"A large number of women want to avoid pain. Some just don't fancy the pain [of childbirth]. More women should be prepared to withstand pain… pain in labour is a purposeful, useful thing…such as preparing a mother for the responsibility of nurturing a newborn baby," (Dr Denis Walsh-Associate Professor of Midwifery, United Kingdom, July 2009).
OMG! (Oh my god!) WITRMBSATITDAA?! (Who in their right mind believes such a thing in this day and age?)
I feel a little nervous starting a series of blogs about labor pain management. The discussion many times becomes overwhelmed by extremes of beliefs that accuse each other of often untrue and imagined practices. On one side are those that passionately advocate for natural, unmedicated labor and on the other those that believe medicalized pain relief is often the best choice for most women.

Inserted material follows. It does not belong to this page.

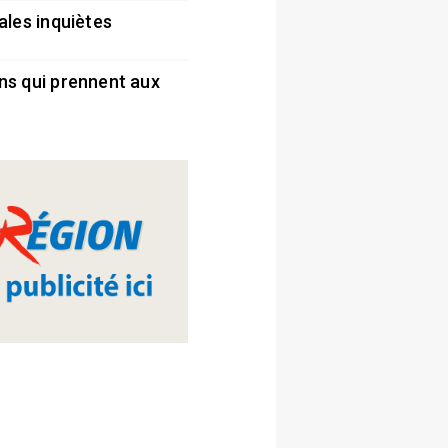
ales inquiètes
5
ns qui prennent aux
5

The former at its extremes paints a picture of scalpel wielding, episiotomy cutting physicians who want to expedite delivery in time for the first “tee-off”. The latter on the other hand portrays an image of incense burning, oil rubbing midwives who would go beyond the boundaries of safety to achieve natural birth.
In my experience neither of these portrayals is anywhere near accurate. However it’s the extremes that grab the headlines and leave pregnant women confused and sometimes forced to choose sides.
Forgive my slight detour but this is very similar to our current debate on healthcare reform. If one listens to the loudest voices the choices are either granny killing death panels on one side or gun toting poor people haters on the other. The majority of us want to hear a reasonable mature discussion where all sides are heard and acknowledged, (I know people tell me I’m naive!).
Over the next couple of blogs I will discuss what options may be available to manage pain during labor. From medications and epidurals to meditation and guided imagery. Whatever pain management technique you may be drawn to, knowledge is empowering.
Some of my patients tell me that they are used to being in control and are fearful that they have none when it comes to pain in childbirth. In my opinion, control is a function of knowledge and together with your readings (but not googling at random!) and discussions with your healthcare provider team you will feel in charge. It is important for you and your healthcare provider team to have a “shared mental model”. This means that all of you agree on a common goal: a healthy baby with a healthy and happy mom.